((
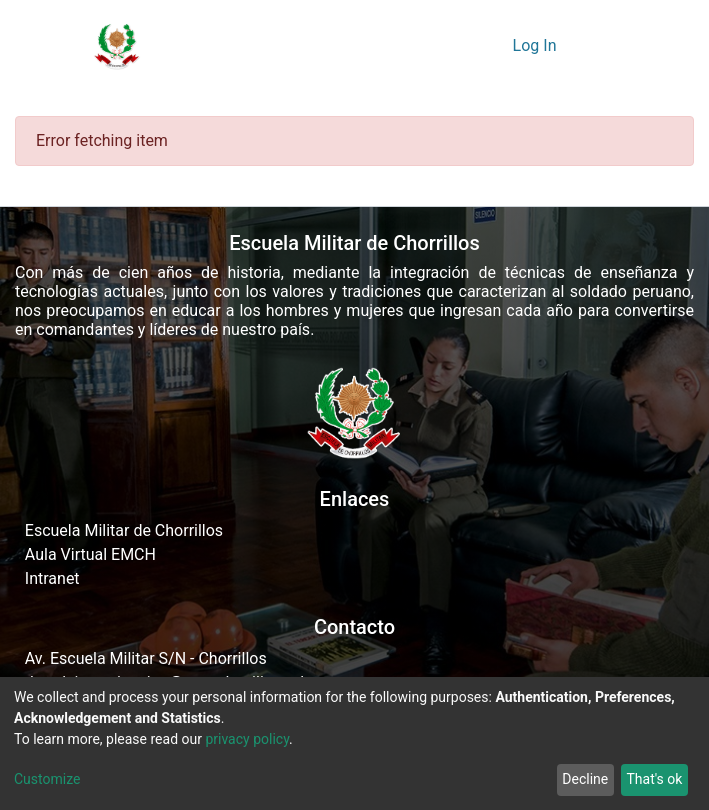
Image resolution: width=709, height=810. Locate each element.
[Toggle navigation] (597, 46)
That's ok (654, 779)
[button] (491, 46)
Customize (47, 779)
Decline (585, 779)
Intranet (52, 578)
))
__THE TASK__: Give an exact copy of the material, leaving out every picture.

__EXERCISE RESPONSE__:
Image resolution: width=709, height=810. Locate each element.
[Toggle navigation] (597, 46)
That's ok (654, 779)
[button] (491, 46)
Customize (47, 779)
Decline (585, 779)
Intranet (52, 578)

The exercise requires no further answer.